Quindi, scegliere di rinunciare all’eredità piuttosto che accettare con beneficio, è un’estrema evenienza a cui si ricorre ove il patrimonio del defunto sia composto, in prevalenza, da voci passive. È necessario, quindi, operare una valutazione di opportunità, prima di decidere di rinunciare all’eredità e ricorrere ad essa solo se il finanziamento risulti eccessivamente svantaggioso, a fronte di un patrimonio non particolarmente cospicuo.

Come si rinuncia all’eredità? L’art​​ 519 c.c. dispone che:

La rinunzia all’eredità deve farsi con dichiarazione, ricevuta da un notaio o dal cancelliere del tribunale del circondario in cui si è aperta la successione, e inserita nel registro delle successioni.

Quindi, è necessaria una dichiarazione presso la cancelleria del tribunale, che è quello competente in base al luogo in cui si trovava l’ultima residenza in vita del defunto.

Dovranno essere presentati i seguenti documenti:

  • la carta d’identità e il codice fiscale dei dichiaranti;
  • il codice fiscale del defunto;
  • se ci sono minori, tutelati o amministrati, una copia conforme dell’autorizzazione del giudice tutelare;
  • una copia conforme del testamento, se presente;
  • l’originale del certificato di morte.

Questi documenti devono essere presentati nel momento in cui si effettua la dichiarazione, che, una volta resa, viene registrata a cura del cancelliere o del notaio presso il registro delle successioni.

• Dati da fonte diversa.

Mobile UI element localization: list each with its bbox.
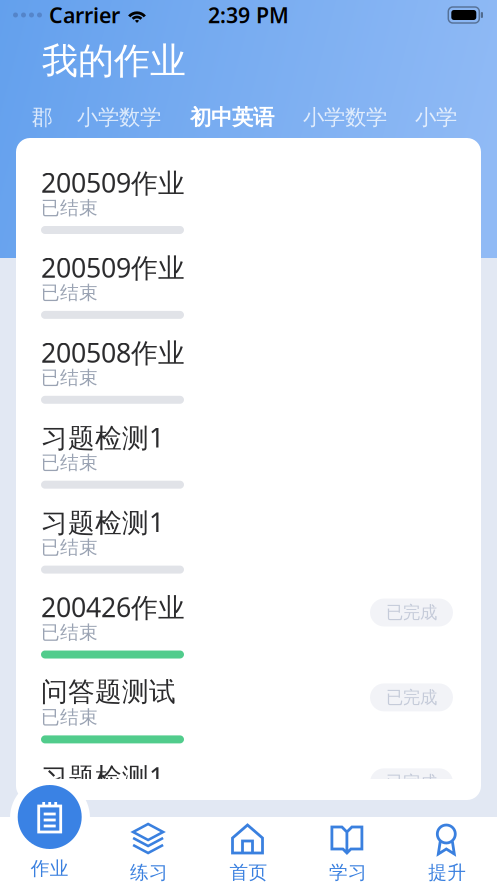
button[interactable]: 小学	[414, 102, 458, 134]
staticText: 小学	[415, 104, 457, 131]
staticText: 200426作业	[41, 589, 185, 625]
staticText: 2:39 PM	[208, 1, 289, 29]
button[interactable]: 习题检测1	[16, 761, 481, 846]
staticText: 已完成	[386, 772, 437, 793]
button[interactable]: 习题检测1	[16, 507, 481, 592]
staticText: 已结束	[41, 281, 98, 304]
staticText: 习题检测1	[41, 759, 164, 794]
staticText: 初中英语	[190, 104, 274, 131]
button[interactable]: 提升	[398, 801, 497, 883]
staticText: 练习	[130, 861, 168, 883]
staticText: 已结束	[41, 196, 98, 219]
button[interactable]: 习题检测1	[16, 422, 481, 507]
staticText: 小学数学	[303, 104, 387, 131]
button[interactable]: 问答题测试	[16, 676, 481, 761]
staticText: 200508作业	[41, 335, 185, 370]
button[interactable]: 初中英语	[188, 102, 276, 134]
staticText: 已结束	[41, 621, 98, 644]
staticText: 已结束	[41, 536, 98, 559]
staticText: 已结束	[41, 451, 98, 474]
staticText: 作业	[31, 857, 69, 880]
button[interactable]: 小学数学	[302, 102, 388, 134]
staticText: 我的作业	[42, 39, 186, 83]
staticText: 首页	[230, 861, 268, 883]
staticText: 学习	[329, 861, 367, 883]
button[interactable]: 首页	[199, 801, 298, 883]
staticText: 已完成	[386, 687, 437, 708]
button[interactable]: 练习	[99, 801, 199, 883]
staticText: 200509作业	[41, 165, 185, 200]
staticText: 习题检测1	[41, 504, 164, 540]
staticText: 已结束	[41, 366, 98, 389]
staticText: 问答题测试	[41, 676, 176, 708]
button[interactable]: 200426作业	[16, 592, 481, 676]
button[interactable]: 200509作业	[16, 167, 481, 252]
button[interactable]: 郡	[31, 102, 53, 134]
button[interactable]: 小学数学	[76, 102, 162, 134]
staticText: 200509作业	[41, 250, 185, 285]
button[interactable]: 作业	[0, 801, 99, 883]
button[interactable]: 200508作业	[16, 337, 481, 422]
staticText: 已结束	[41, 791, 98, 814]
staticText: 已完成	[386, 602, 437, 623]
button[interactable]: 200509作业	[16, 252, 481, 337]
staticText: 提升	[428, 861, 466, 883]
staticText: 郡	[32, 104, 52, 131]
staticText: 已结束	[41, 706, 98, 729]
button[interactable]: 学习	[298, 801, 398, 883]
staticText: 习题检测1	[41, 420, 164, 455]
staticText: 小学数学	[77, 104, 161, 131]
staticText: Carrier	[49, 1, 120, 29]
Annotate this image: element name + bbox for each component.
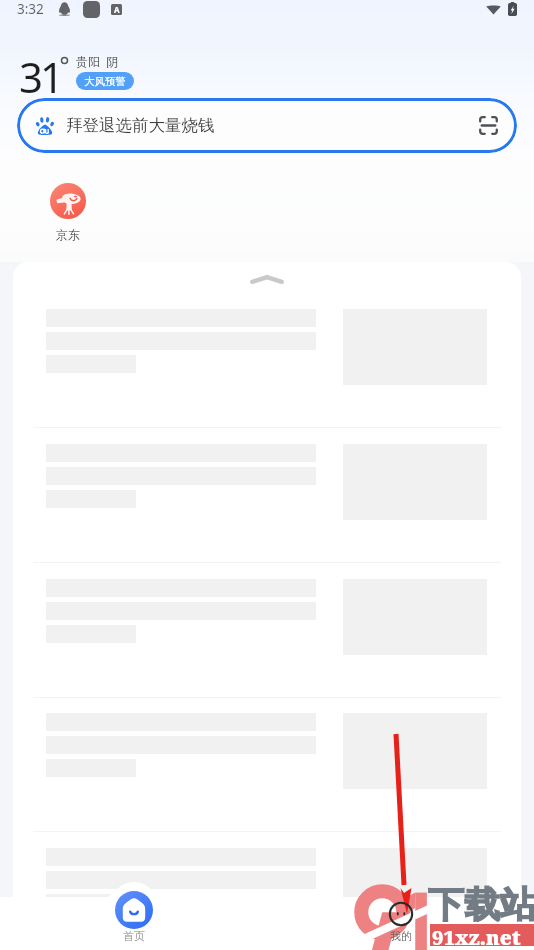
button[interactable] xyxy=(13,579,521,713)
staticText: 我的 xyxy=(390,929,412,943)
button[interactable]: 京东 xyxy=(40,183,95,242)
staticText: 首页 xyxy=(123,929,145,943)
button[interactable]: 大风预警 xyxy=(76,72,134,90)
staticText: 91xz.net xyxy=(432,924,521,946)
staticText: A xyxy=(114,4,120,15)
staticText: 下载站 xyxy=(428,882,534,927)
staticText: 大风预警 xyxy=(84,75,126,88)
button[interactable]: 拜登退选前大量烧钱 xyxy=(17,98,517,153)
staticText: 3:32 xyxy=(17,0,44,18)
other: Scan code xyxy=(479,116,498,135)
other: Mine xyxy=(388,901,414,927)
staticText: 拜登退选前大量烧钱 xyxy=(66,115,215,136)
button[interactable] xyxy=(13,848,521,950)
staticText: 31 xyxy=(19,48,62,105)
button[interactable]: 首页 xyxy=(99,891,169,943)
button[interactable] xyxy=(13,444,521,578)
button[interactable] xyxy=(13,713,521,847)
button[interactable]: Collapse xyxy=(241,267,293,291)
staticText: 京东 xyxy=(56,227,80,242)
button[interactable] xyxy=(13,309,521,443)
button[interactable]: Mine xyxy=(366,901,436,943)
staticText: 贵阳 阴 xyxy=(76,53,119,69)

Puoi approfondire l’argomento leggendo anche: Rinuncia all’eredità: termini, come funziona e quanto costa

Successione e finanziamento – Domande frequenti

Chi paga le rate del finanziamento in caso di decesso del debitore?

Le rate del finanziamento sono pagate dagli eredi pro-quota, quindi, anche il finanziamento cade in successione ereditaria, come qualsiasi altra voce del patrimonio del defunto.

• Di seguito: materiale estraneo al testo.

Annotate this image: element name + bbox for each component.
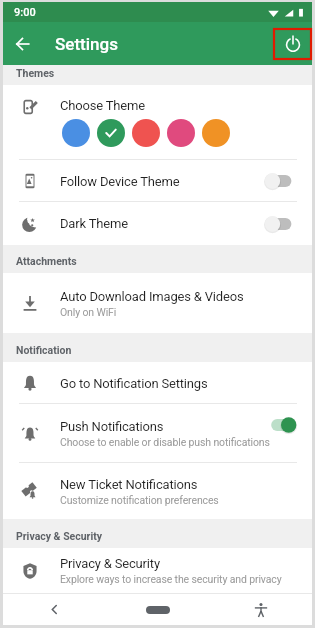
staticText: Dark Theme xyxy=(60,216,270,231)
button[interactable]: Home xyxy=(106,594,209,625)
button[interactable]: Privacy & Security xyxy=(3,548,312,593)
button[interactable]: Go to Notification Settings xyxy=(3,362,312,404)
button[interactable]: Choose Theme xyxy=(3,85,312,160)
button[interactable] xyxy=(202,119,230,147)
button[interactable]: Auto Download Images & Videos xyxy=(3,273,312,333)
staticText: Attachments xyxy=(16,255,77,267)
staticText: Auto Download Images & Videos xyxy=(60,289,244,304)
button[interactable]: Accessibility xyxy=(209,594,312,625)
staticText: Push Notifications xyxy=(60,419,164,434)
button[interactable]: Back xyxy=(10,31,36,57)
button[interactable] xyxy=(62,119,90,147)
staticText: Settings xyxy=(55,34,118,54)
staticText: New Ticket Notifications xyxy=(60,477,198,492)
staticText: Notification xyxy=(16,344,72,356)
button[interactable]: New Ticket Notifications xyxy=(3,463,312,519)
staticText: Choose to enable or disable push notific… xyxy=(60,436,270,448)
staticText: Choose Theme xyxy=(60,98,145,113)
button[interactable]: Dark Theme xyxy=(3,202,312,245)
staticText: Explore ways to increase the security an… xyxy=(60,573,282,585)
button[interactable]: Back xyxy=(3,594,106,625)
staticText: Follow Device Theme xyxy=(60,174,270,189)
button[interactable]: Follow Device Theme xyxy=(3,160,312,202)
button[interactable]: Push Notifications xyxy=(3,404,312,463)
staticText: Privacy & Security xyxy=(60,556,160,571)
button[interactable]: Power xyxy=(273,28,312,60)
button[interactable] xyxy=(97,119,125,147)
staticText: Privacy & Security xyxy=(16,530,103,542)
staticText: 9:00 xyxy=(14,6,36,19)
button[interactable] xyxy=(167,119,195,147)
button[interactable] xyxy=(132,119,160,147)
staticText: Only on WiFi xyxy=(60,306,117,318)
staticText: Themes xyxy=(16,67,55,79)
staticText: Customize notification preferences xyxy=(60,494,219,506)
staticText: Go to Notification Settings xyxy=(60,376,312,391)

Come evitare che il finanziamento gravi sull’erede?

Il titolare del finanziamento, per evitare che alla sua morte il finanziamento gravi sull’erede, può stipulare un’assicurazione. In questo caso, le rate residue sono pagate dall’agenzia assicurativa.

Come possono tutelarsi gli eredi in caso di morte del titolare di un finanziamento?

Gli eredi possono tutelarsi dagli effetti negativi che la successione del finanziamento produce tramite l’accettazione con beneficio di inventario e la rinuncia all’eredità.